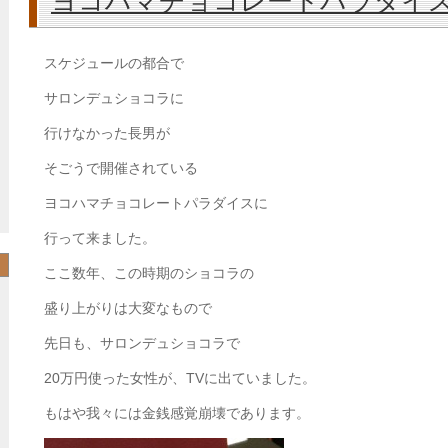
ヨコハマチョコレートパラダイ
スケジュールの都合で
サロンデュショコラに
行けなかった長男が
そごうで開催されている
ヨコハマチョコレートパラダイスに
行って来ました。
ここ数年、この時期のショコラの
盛り上がりは大変なもので
先日も、サロンデュショコラで
20万円使った女性が、TVに出ていました。
もはや我々には金銭感覚崩壊であります。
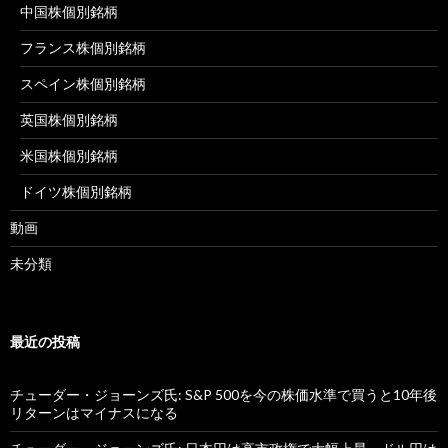
中国株個別銘柄
フランス株個別銘柄
スペイン株個別銘柄
英国株個別銘柄
米国株個別銘柄
ドイツ株個別銘柄
動画
未分類
最近の投稿
チューダー・ジョーンズ氏: S&P 500を今の株価水準で買うと10年後
リターンはマイナスになる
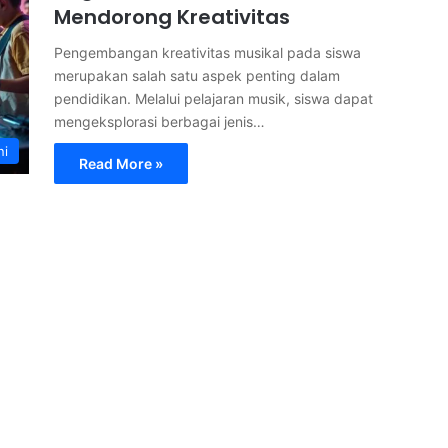
Mendorong Kreativitas
Pengembangan kreativitas musikal pada siswa
merupakan salah satu aspek penting dalam
pendidikan. Melalui pelajaran musik, siswa dapat
mengeksplorasi berbagai jenis…
ni
Read More »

——

*EXERCISE PROMPT*: Search the preceding listing for "siswa", then copy every line that holds it.

*ANSWER TO THIS PROBLEM*:
Pengembangan kreativitas musikal pada siswa
pendidikan. Melalui pelajaran musik, siswa dapat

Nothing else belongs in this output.